* **EXERCISE BRIEF**
Exact copy without images: repeat every entry as written.

* **PROVIDED ENTRIES**
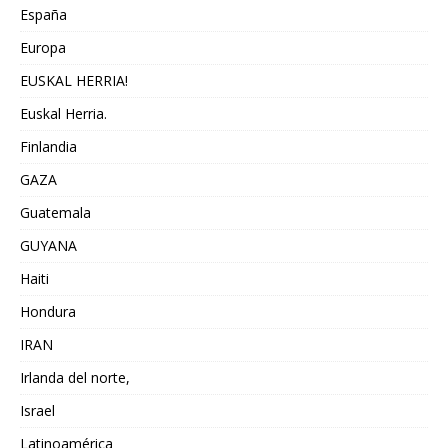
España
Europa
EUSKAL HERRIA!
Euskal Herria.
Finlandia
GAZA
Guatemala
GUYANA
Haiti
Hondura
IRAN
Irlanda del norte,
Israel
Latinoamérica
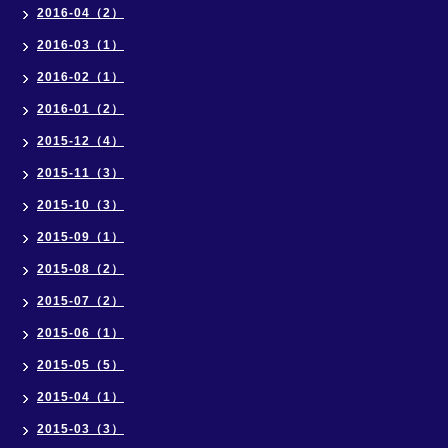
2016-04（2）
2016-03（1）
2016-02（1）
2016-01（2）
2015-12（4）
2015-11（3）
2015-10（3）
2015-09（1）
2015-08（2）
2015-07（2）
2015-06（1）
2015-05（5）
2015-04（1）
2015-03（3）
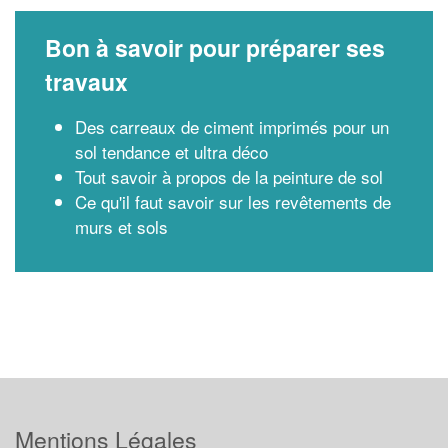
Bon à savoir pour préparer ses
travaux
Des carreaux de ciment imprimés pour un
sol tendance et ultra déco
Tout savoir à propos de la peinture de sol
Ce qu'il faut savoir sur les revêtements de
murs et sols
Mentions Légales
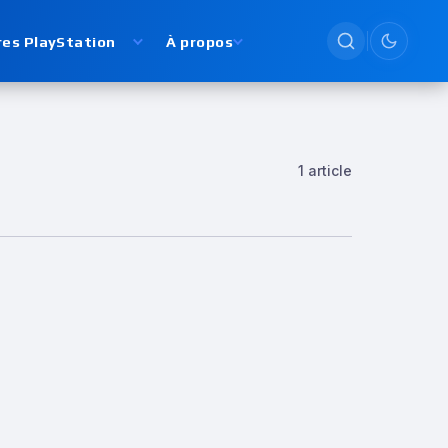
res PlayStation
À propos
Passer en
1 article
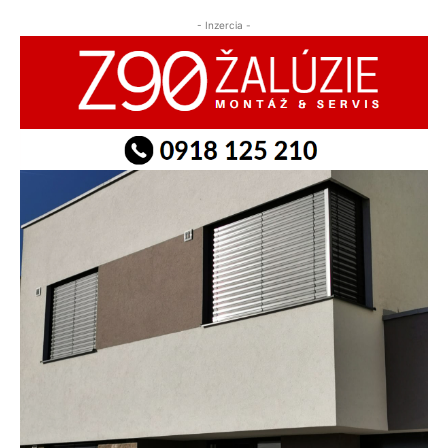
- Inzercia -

* **EXERCISE SOLUTION**
España
Europa
EUSKAL HERRIA!
Euskal Herria.
Finlandia
GAZA
Guatemala
GUYANA
Haiti
Hondura
IRAN
Irlanda del norte,
Israel
Latinoamérica
2016-04（2）
2016-03（1）
2016-02（1）
2016-01（2）
2015-12（4）
2015-11（3）
2015-10（3）
2015-09（1）
2015-08（2）
2015-07（2）
2015-06（1）
2015-05（5）
2015-04（1）
2015-03（3）
Bon à savoir pour préparer ses
travaux
Des carreaux de ciment imprimés pour un
sol tendance et ultra déco
Tout savoir à propos de la peinture de sol
Ce qu'il faut savoir sur les revêtements de
murs et sols
Mentions Légales
res PlayStation
À propos
Passer en
1 article
- Inzercia -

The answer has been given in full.